North Carolina hit a record high of hospitalizations with 739 people currently in the hospital with severe COVID-19 symptoms. To date, 25% of hospital inpatient beds and 14% of intensive care unit beds are available, with 77% percent of hospitals in the state reporting.
North Carolina Department of Health and Human Services reported 938 new cases and 8,887 completed tests Monday, with 10% of tests currently positive.
Ten more people have died, bringing the total number of deaths to 1,006.
More than 1,014,500 people have filed for unemployment in North Carolina, according to a daily report from the North Carolina Division of Unemployment Security. Of those people, 682,172 have received benefits through State Unemployment Insurance, Federal Pandemic Unemployment Compensation, Pandemic Unemployment Assistance or Pandemic Emergency Unemployment Compensation.
In total, the state has paid more than $3,573,003,173 in unemployment benefits.
MONDAY MORNING STORYLINES
The state senate is set to take up a bill on Monday that would allow gyms and fitness centers to reopen. House Bill 594 would allow gyms to reopen with limited capacity, despite the executive order.
Gov. Roy Cooper previously said gyms and bars could be allowed to reopen under a "Phase 2.5." On Friday, Gov. Cooper vetoed a bill that would have allowed bars to open outdoor seating across North Carolina.
Local health officials are answering questions about contact tracing resources on Monday morning. Last week, the state launched new initiatives to expand COVID-19 testing and contact tracing across the state and help people protect their families and neighbors.
696 people in North Carolina are in hospitals from COVID-19 according to the state. There have been more than 35,000 cases in the state as of Sunday. The latest numbers will come out later today. Cooper and the state's coronavirus task force will give an update at 3 p.m. today. ABC11 will carry the update on-air and online at ABC11.com.
For those at risk of COVID-19, there will be free tests in Wendell at Hephzibah Baptist Church on Wendell Blvd. starting on Thursday this week. In Durham County, DPS' summer meals program will start on Monday.
At least 18 states are seeing COVID-19 cases on the rise, including in North Carolina. New York City is entering Phase 1 of its recovery plan on Monday.

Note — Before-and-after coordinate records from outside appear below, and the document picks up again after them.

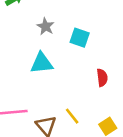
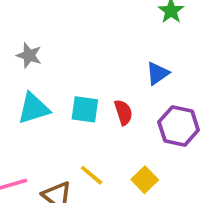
cyan square: (80, 38) -> (85, 109), moved

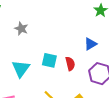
cyan triangle: (34, 108) -> (21, 69), moved, turned -42

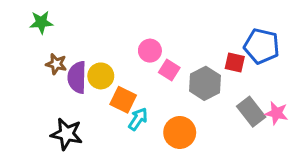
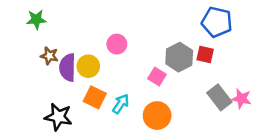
blue pentagon: (262, 46) -> (217, 22), moved
pink circle: (150, 51) -> (117, 44), moved
pink square: (169, 70) -> (157, 77), moved
gray hexagon: (205, 83) -> (179, 57), moved
orange square: (123, 100) -> (95, 97), moved

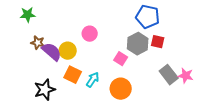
blue pentagon: (217, 22) -> (148, 17), moved
purple semicircle: (67, 67) -> (52, 52), turned 130
black star: (58, 117) -> (45, 90), turned -30

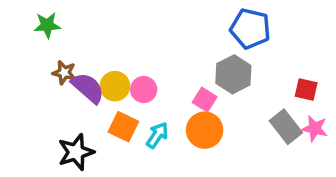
pink circle: (90, 34) -> (144, 90), moved
red square: (158, 42) -> (306, 90), moved
orange circle: (121, 89) -> (205, 130), moved

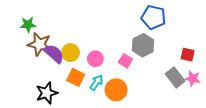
green star: (47, 25) -> (28, 25), moved
brown star: (64, 73) -> (39, 44), size x1.6
pink circle: (144, 90) -> (95, 59), moved
orange circle: (205, 130) -> (116, 90), moved

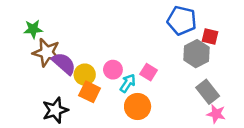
gray hexagon: (143, 45) -> (196, 54), moved
yellow circle: (70, 53) -> (85, 75), moved
red square: (188, 55) -> (210, 36), moved
pink star: (193, 78) -> (216, 114), moved
cyan arrow: (96, 83) -> (128, 83), moved

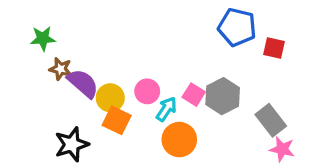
brown star: (47, 52) -> (60, 69), size x0.6
gray hexagon: (196, 54) -> (223, 96), moved

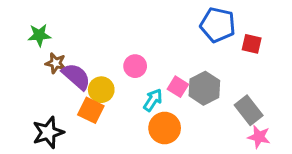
pink circle: (147, 91) -> (135, 66), moved
orange square: (117, 120) -> (91, 110), moved
black star: (72, 144) -> (48, 132), moved

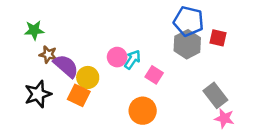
gray hexagon: (204, 88) -> (187, 44), moved
cyan arrow: (153, 100) -> (132, 60), moved
black star: (48, 132) -> (38, 94), moved

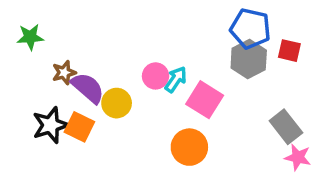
green star: (34, 30) -> (30, 37), moved
brown star: (48, 54) -> (64, 73), turned -30
pink square: (154, 75) -> (205, 100), size x1.5
orange square: (79, 95) -> (79, 127), moved

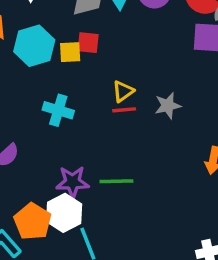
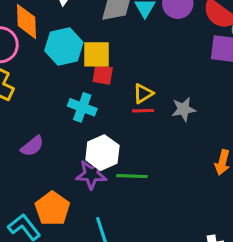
red square: (88, 43) -> (103, 75), moved
yellow square: (70, 52) -> (97, 54), size x1.4
white hexagon: (64, 213) -> (102, 153), moved

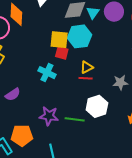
cyan hexagon: (64, 46) -> (79, 36), moved
gray star: (184, 109) -> (120, 83), moved
white hexagon: (102, 153) -> (97, 106), moved
orange pentagon: (52, 209) -> (22, 135), turned 30

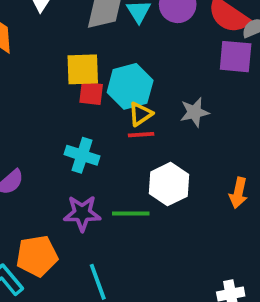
cyan hexagon: (79, 36) -> (130, 86), moved
cyan cross: (47, 73) -> (82, 155), moved
gray star: (120, 83) -> (194, 112), moved

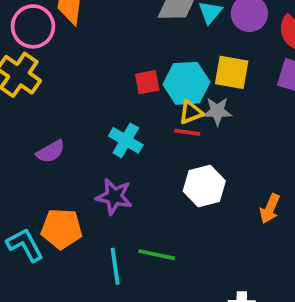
yellow square: (83, 69) -> (232, 72), moved
red square: (91, 93) -> (147, 82), turned -30
gray star: (194, 112) -> (217, 111), moved
green line: (131, 213) -> (157, 255), moved

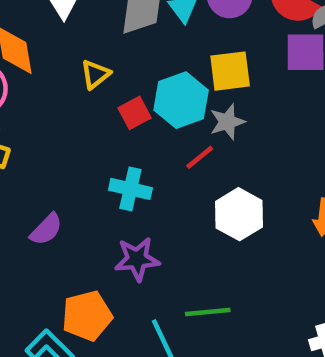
yellow triangle: (191, 112) -> (95, 74), moved
red line: (187, 132) -> (200, 157), turned -30

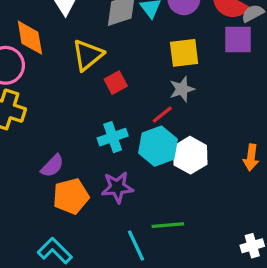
yellow triangle: (95, 74) -> (88, 55), size x1.5
cyan hexagon: (181, 100) -> (158, 146), moved
cyan cross: (130, 189) -> (113, 137), turned -32
orange pentagon: (87, 316) -> (71, 196), moved

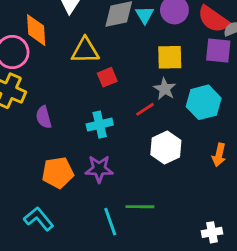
yellow triangle: (88, 55) -> (85, 50), turned 32
gray star: (182, 89) -> (165, 89), turned -30
cyan hexagon: (158, 146) -> (204, 102), moved
purple semicircle: (52, 166) -> (44, 117), moved, turned 115

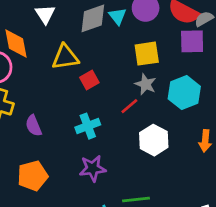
orange pentagon: (58, 173) -> (33, 176), moved

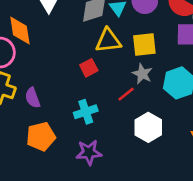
yellow triangle: (65, 57) -> (108, 41), moved
purple semicircle: (34, 126) -> (33, 98), moved
orange pentagon: (33, 176) -> (41, 137), moved

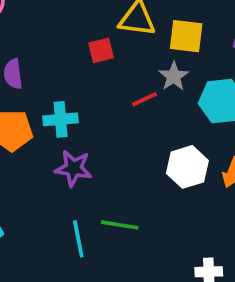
cyan cross: (86, 112) -> (61, 119), moved
white hexagon: (148, 127) -> (187, 167), moved

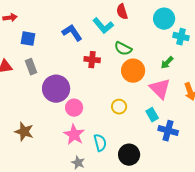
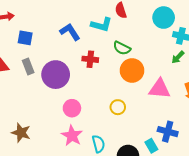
cyan L-shape: (103, 26) -> (101, 25), turned -35
green arrow: (167, 63) -> (178, 57), moved
purple circle: (56, 89) -> (56, 75), moved
pink triangle: (160, 89) -> (160, 89), turned -40
cyan rectangle: (152, 115) -> (151, 146), moved

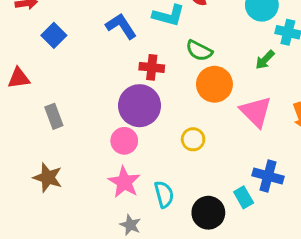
blue square: (25, 38) -> (54, 35), turned 35
green arrow: (178, 57) -> (265, 60), moved
gray rectangle: (28, 66) -> (54, 116), moved
purple circle: (56, 75) -> (140, 106), moved
pink triangle: (160, 89) -> (256, 112), turned 40

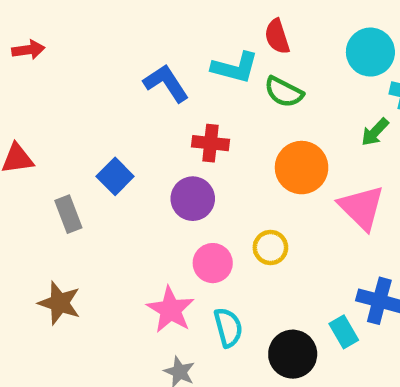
blue square: (54, 35) -> (115, 176), moved
green semicircle: (199, 51) -> (284, 92), moved
purple circle: (140, 106) -> (193, 199), size x0.7
pink circle: (124, 141) -> (213, 263), moved

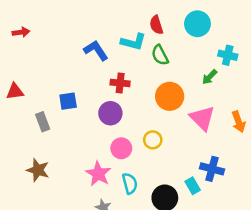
cyan circle: (370, 52) -> (197, 24), moved
green semicircle: (284, 92) -> (160, 55), turned 35
blue square: (115, 176) -> (68, 101), turned 36

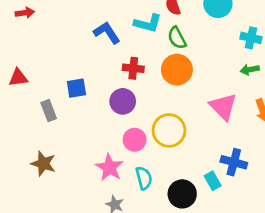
green arrow: (210, 77) -> (250, 70), moved, turned 35
orange circle: (170, 96) -> (177, 70), moved
yellow circle: (153, 140) -> (169, 130), size x1.6

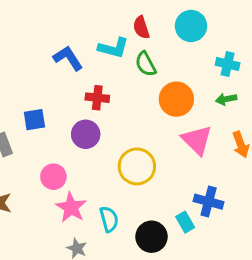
orange circle: (177, 70) -> (176, 99), moved
pink circle: (135, 140) -> (53, 177), moved

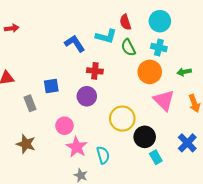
cyan cross: (228, 64) -> (159, 48), moved
blue cross: (209, 202) -> (187, 143), moved, turned 30
black circle: (151, 237) -> (145, 137), moved

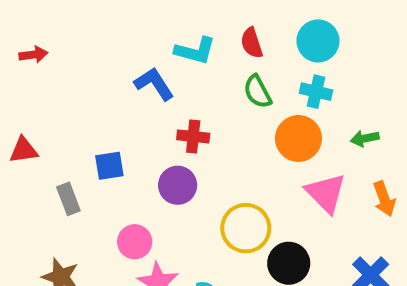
cyan L-shape: (106, 36) -> (195, 51), moved

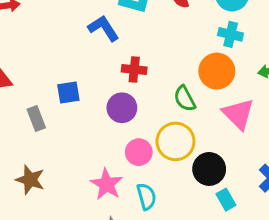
green semicircle: (258, 92) -> (185, 99), moved
pink circle: (135, 242) -> (139, 152), moved

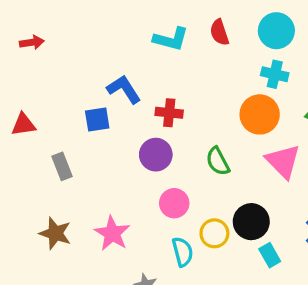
blue L-shape: (104, 28) -> (124, 89), moved
blue square: (68, 92) -> (97, 119), moved
green semicircle: (185, 99) -> (218, 161), moved
yellow circle: (175, 141) -> (214, 233), moved, size x0.7
pink star: (107, 184) -> (112, 233), moved

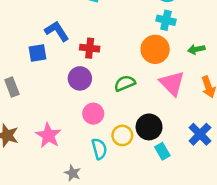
green semicircle: (218, 161) -> (125, 83), turned 95

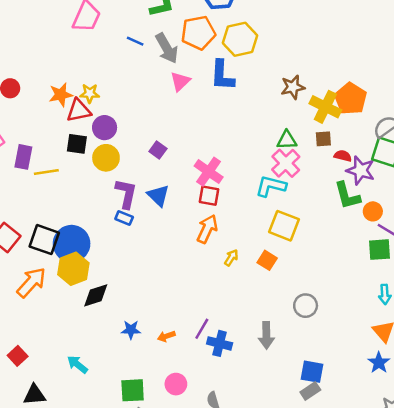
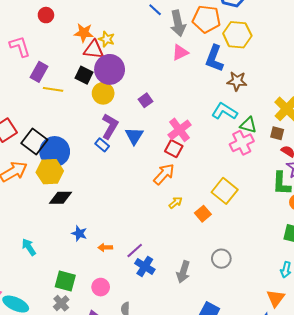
brown star: (293, 87) -> (237, 81), moved
purple circle: (105, 128) -> (110, 69), size x1.5
cyan L-shape: (271, 186) -> (224, 111), moved

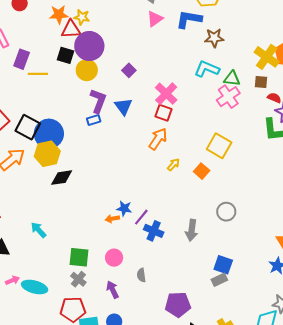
blue L-shape: (214, 58) -> (189, 19), turned 88
blue rectangle: (102, 145) -> (94, 120), turned -48
blue star: (79, 233) -> (124, 208), moved

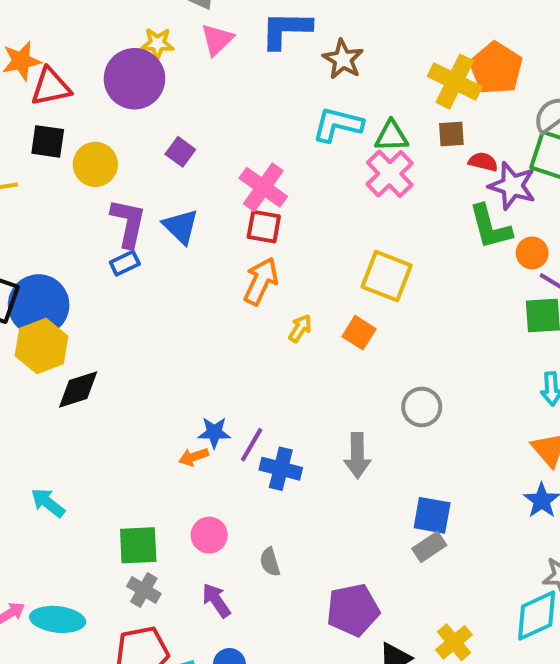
yellow star: (82, 17) -> (157, 44), moved
brown star: (214, 38) -> (343, 59), turned -30
purple circle: (89, 46) -> (134, 79), moved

There are 35,546 confirmed COVID-19 cases throughout North Carolina, up 921 from Saturday. Four more people have died, bringing the total to 996.
There are 13,876 more coronavirus tests being reported. At this time, more than 500,000 total tests have been completed statewide.
Ten percent of total tests on Friday and Saturday were positive.
Of the total cases, 696 are being hospitalized.
As of Sunday morning, there are 1,920,061 confirmed COVID-19 cases in the United States.
There are 2,067 cases in Durham County, up 48 from Friday. Of those, 1,432 have been released from isolation. There have been 49 deaths county-wide.